Tuesday, January 27, 2015


Day 7
25.01.2015

My temperature is 101, and my abdomen cramps painfully. I have many explanations for this.  It was a particularly warm day today.  I worked out earlier – morning run, then lifting weights in the local hotel gym.  I got a bit of heat exhaustion being out in the sun, maybe a touch of sunburn.  I had a few bouts of loose stools in the past few days, almost certainly run-of-the-mill traveler’s diarrhea.  A low-grade fever is not surprising.  But I can’t deny that if I came into the triage tent right now reporting fever, abdominal pain and loose bowels, I would be admitted to the Ebola holding unit for testing.

I carefully review my actions over the last week.  No known breaches of PPE in the holding unit.  Very limited physical contact with anyone outside the unit; shaking hands and social touching has become taboo in Sierra Leone since the Ebola outbreak.

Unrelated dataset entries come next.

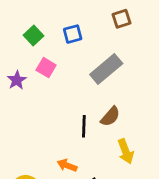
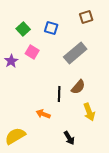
blue square: (73, 34) -> (51, 28), turned 32
orange arrow: (67, 165) -> (43, 114), moved

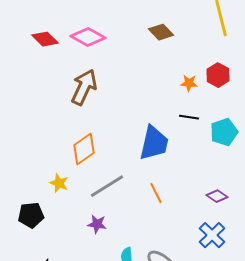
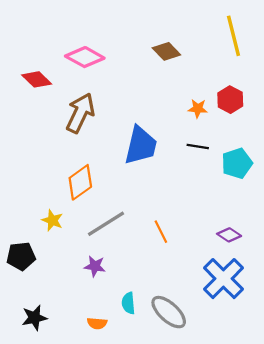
red diamond: (45, 39) -> (37, 79), moved
blue trapezoid: (154, 143) -> (141, 145), moved
blue cross: (212, 235) -> (223, 279), size x1.4

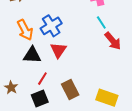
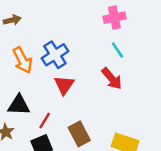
red arrow: (113, 41) -> (112, 79), moved
black triangle: (32, 55) -> (19, 105), moved

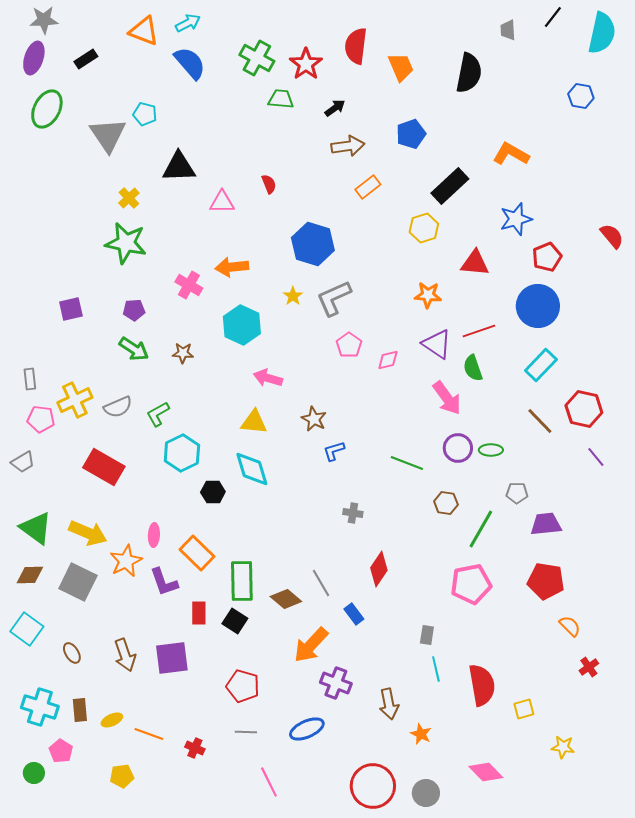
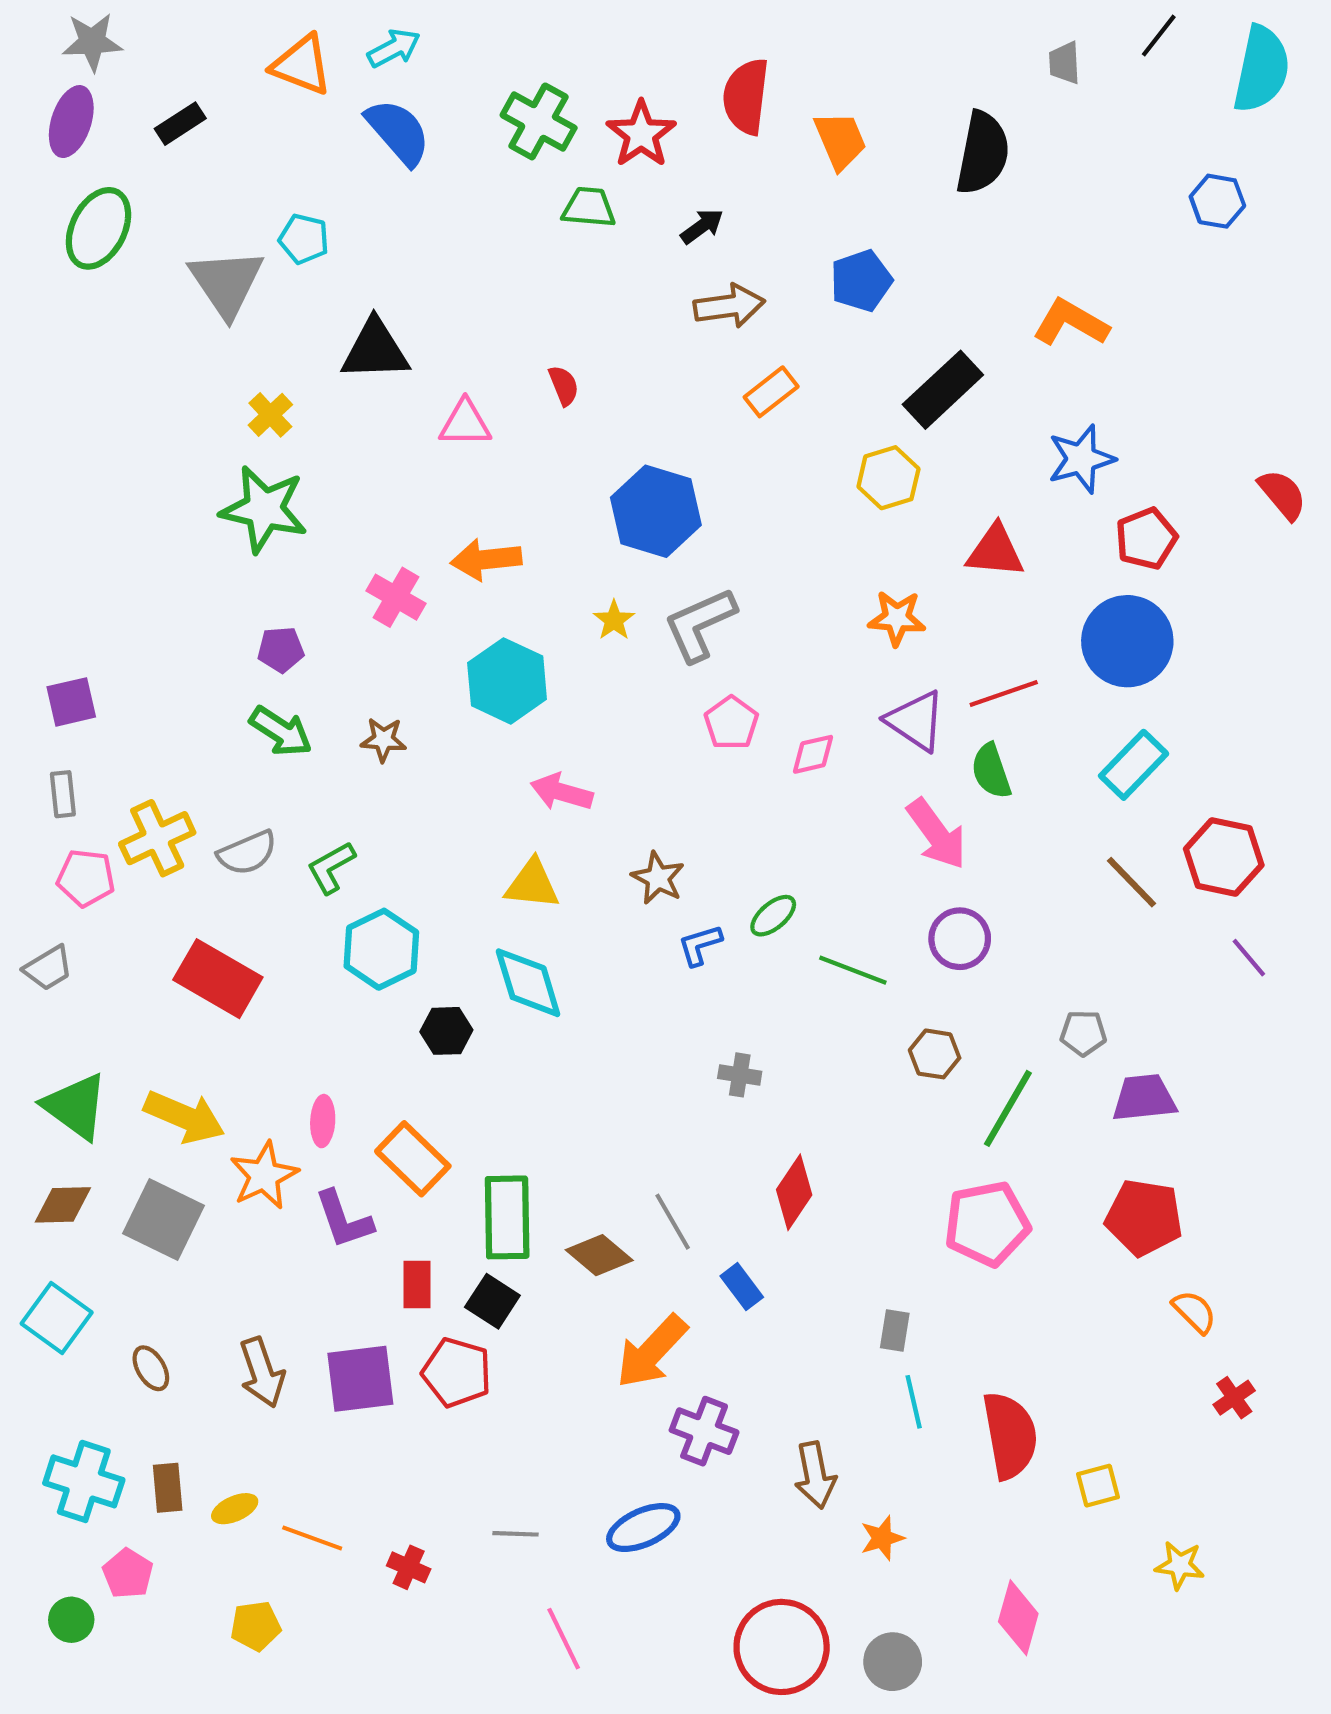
purple square: (71, 309) -> (71, 702), moved
green ellipse: (491, 450) -> (773, 916), moved, turned -40
red pentagon: (243, 686) -> (457, 1372), moved
orange star: (421, 734) -> (882, 1538), turned 30
pink diamond: (486, 772) -> (1018, 1618), turned 60

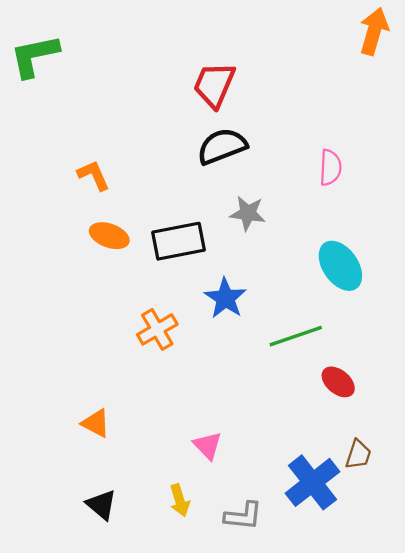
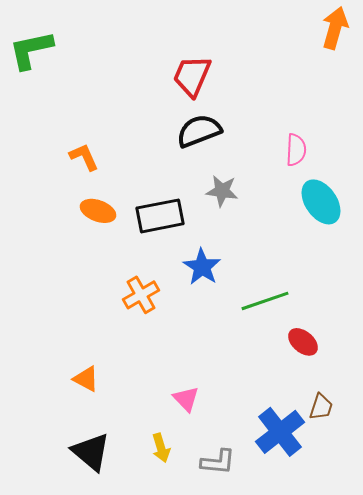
cyan ellipse: (340, 266) -> (321, 202), moved
black triangle: (101, 505) -> (91, 452), size x1.4

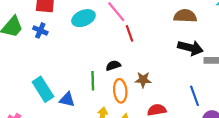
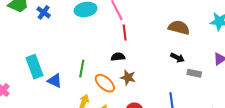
black arrow: (190, 48) -> (177, 58), size x0.6
black semicircle: (113, 66) -> (118, 57), moved
orange ellipse: (120, 91) -> (105, 83), turned -55

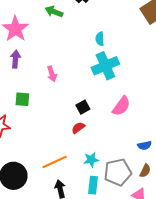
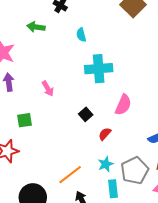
cyan semicircle: (100, 39) -> (81, 35), moved
cyan cross: (105, 66) -> (99, 69), turned 32
red semicircle: (78, 128) -> (105, 134), moved

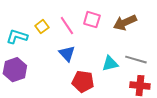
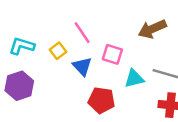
pink square: (92, 20) -> (112, 54), moved
yellow square: (42, 27) -> (58, 51), moved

My suspicion that I have Ebola is very low, almost zero.  Nonetheless, I am sitting on the edge of my bed, obsessively checking my temperature every 5 minutes.  I pop some ciprofloxacin from my travel medicine kit.

I start meticulously outlining all contacts in the last 48 hours, since the time of my first symptom onset.  In the off chance this is Ebola, this information will be critical to the contact tracing team run by the Centers of Disease Control (CDC).  Running through the events of the last 48 hours, I can think of 26 possible contacts.

I check my temperature again – still 101°F (38.2° C). 

Per our organization’s protocol, I call the doctor on call.  Keeping my voice steady, I outline my symptoms.  We discuss my options – I can stay quarantined in my room with strict orders to call again if symptoms progress, or I can go to the Ebola Treatment Unit (ETU) just out of Freetown which is designated for ill healthcare workers.  This ETU is run by the UK military and boasts state-of-the-art facilities.  I would be admitted to the ‘suspect tent’ where my blood would be tested for malaria and Ebola, and my stool for common pathogens.  I would get a line and IV fluids and any needed supportive care.  It’s a comfort to know such a place is close nearby, but it rankles that the standard of care is so different for me, a mildly ill Western aid worker, than for the many far sicker Sierra Leonese patients that come to our facility for care. 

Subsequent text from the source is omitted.